Черноволосый в шоке распахнул глаза, изумленно посмотрев на старушку.
— Что?! – переспросил он.
Та смущенно пожала плечами, и заботливо подложила ему еще одну подушку под спину, помогая примять сидячее положение.
— Я полагаю, он это заслужил, — заявила она. – Плохим мальчикам иногда надирают зад!
— МАМА! – воскликнул друг Торина.
— Не мамкай, мой дорогой! За своих мальчиков любая мать порвет! Вот! – гордо отрезала пожилая леди. – Правда, милый?

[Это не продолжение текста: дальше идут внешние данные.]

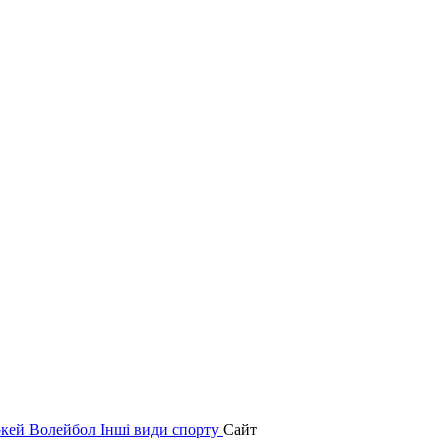
окей
Волейбол
Інші види спорту
Сайт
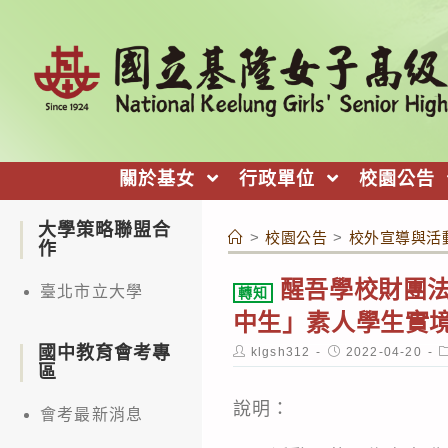
跳
轉
至
主
要
內
關於基女
行政單位
校園公告
容
大學策略聯盟合
>
校園公告
>
校外宣導與活
作
醒吾學校財團法
臺北市立大學
轉知
中生」素人學生實
國中教育會考專
Post
Post
P
klgsh312
2022-04-20
author:
published:
c
區
說明：
會考最新消息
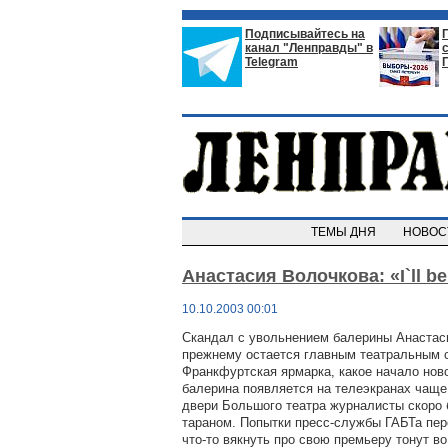
Подписывайтесь на
канал "Ленправды" в
Telegram
ТЕМЫ ДНЯ
НОВО
Анастасия Волочкова: «I`ll b
10.10.2003 00:01
Скандал с увольнением балерины Анастас
прежнему остается главным театральным 
Франкфуртская ярмарка, какое начало нов
балерина появляется на телеэкранах чаще,
двери Большого театра журналисты скоро 
тараном. Попытки пресс-службы ГАБТа пе
что-то вякнуть про свою премьеру тонут в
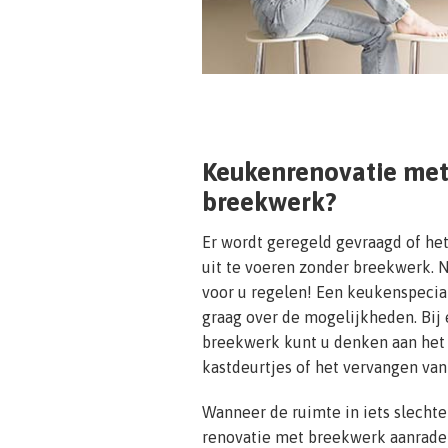
Keukenrenovatie met
breekwerk?
Er wordt geregeld gevraagd of het
uit te voeren zonder breekwerk. N
voor u regelen! Een keukenspecial
graag over de mogelijkheden. Bij
breekwerk kunt u denken aan het 
kastdeurtjes of het vervangen va
Wanneer de ruimte in iets slechter
renovatie met breekwerk aanraden.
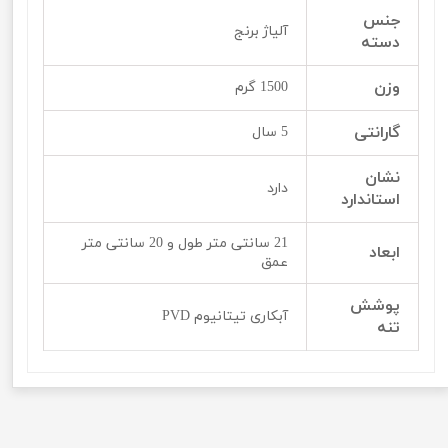
جنس
آلیاژ برنج
دسته
وزن
1500 گرم
گارانتی
5 سال
نشان
دارد
استاندارد
21 سانتی متر طول و 20 سانتی متر
ابعاد
عمق
پوشش
آبکاری تیتانیوم PVD
تنه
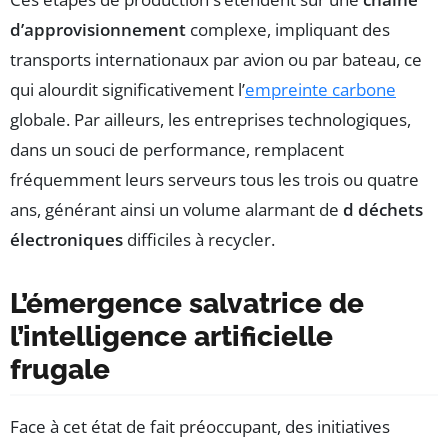
d’approvisionnement
complexe, impliquant des
transports internationaux par avion ou par bateau, ce
qui alourdit significativement l’
empreinte carbone
globale. Par ailleurs, les entreprises technologiques,
dans un souci de performance, remplacent
fréquemment leurs serveurs tous les trois ou quatre
ans, générant ainsi un volume alarmant de
d déchets
électroniques
difficiles à recycler.
L’émergence salvatrice de
l’intelligence artificielle
frugale
Face à cet état de fait préoccupant, des initiatives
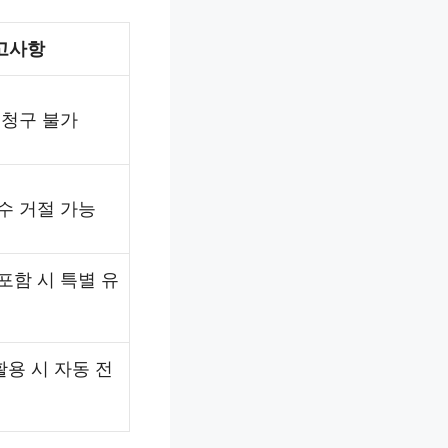
고사항
 청구 불가
수 거절 가능
포함 시 특별 유
 활용 시 자동 전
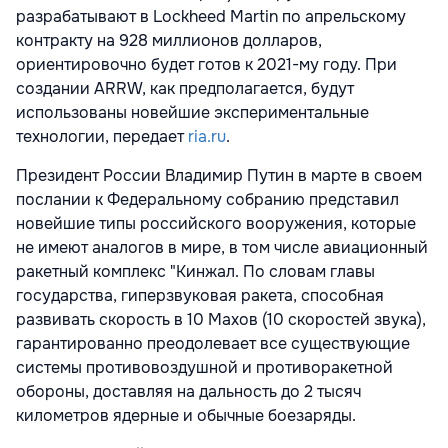
разрабатывают в Lockheed Martin по апрельскому
контракту на 928 миллионов долларов,
ориентировочно будет готов к 2021-му году. При
создании ARRW, как предполагается, будут
использованы новейшие экспериментальные
технологии, передает
ria.ru
.
Президент России Владимир Путин в марте в своем
послании к Федеральному собранию представил
новейшие типы российского вооружения, которые
не имеют аналогов в мире, в том числе авиационный
ракетный комплекс "Кинжал. По словам главы
государства, гиперзвуковая ракета, способная
развивать скорость в 10 Махов (10 скоростей звука),
гарантированно преодолевает все существующие
системы противовоздушной и противоракетной
обороны, доставляя на дальность до 2 тысяч
километров ядерные и обычные боезаряды.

Старушка посмотрела куда-то вниз, на пол и… добавила:
— Хочешь паштетика, лапонька?
— Мя-я… — тихонько ответили с пола, и мужчина на койке дернулся, чуть не упав с койки.
— БЭГГИНС! ТЫ!!
Рыжий кот запрыгнул на больничную койку и лег, прижавшись к ноге мужчины. Он громко замурчал, и, обхватив лапками ладонь мужчины, лизнул розовым язычком сухую кожу.
— Живой… — выдохнул Торин. – Живой, скотина рыжая!
На душе стало так легко, как не было со смерти младшего брата…
— Конечно, жив, — кивнула мама Двалина. – И он жив, и ты живой… и будете жить! Я перееду в Лос-Анжелес… и не смотри на меня так, Двалин! За вами нужен присмотр! И я его вам обеспечу! Я вас еще женю! Всех!
Торин тихо рассмеялся… какое же счастье… быть живым.